What you are asked to do:
Nothing but the pictures should be dropped when the records are transcribed word for word.

----- Supplied data

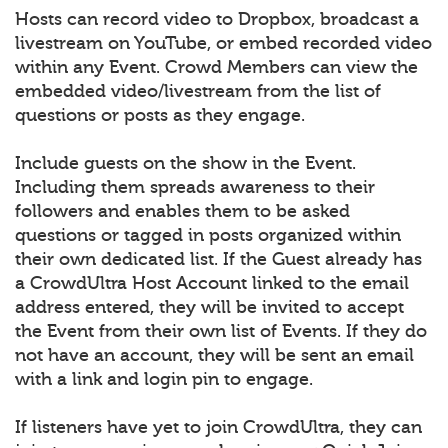
Hosts can record video to Dropbox, broadcast a
livestream on YouTube, or embed recorded video
within any Event. Crowd Members can view the
embedded video/livestream from the list of
questions or posts as they engage.
Include guests on the show in the Event.
Including them spreads awareness to their
followers and enables them to be asked
questions or tagged in posts organized within
their own dedicated list. If the Guest already has
a CrowdUltra Host Account linked to the email
address entered, they will be invited to accept
the Event from their own list of Events. If they do
not have an account, they will be sent an email
with a link and login pin to engage.
If listeners have yet to join CrowdUltra, they can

----------

Solution below:
Hosts can record video to Dropbox, broadcast a
livestream on YouTube, or embed recorded video
within any Event. Crowd Members can view the
embedded video/livestream from the list of
questions or posts as they engage.
Include guests on the show in the Event.
Including them spreads awareness to their
followers and enables them to be asked
questions or tagged in posts organized within
their own dedicated list. If the Guest already has
a CrowdUltra Host Account linked to the email
address entered, they will be invited to accept
the Event from their own list of Events. If they do
not have an account, they will be sent an email
with a link and login pin to engage.
If listeners have yet to join CrowdUltra, they can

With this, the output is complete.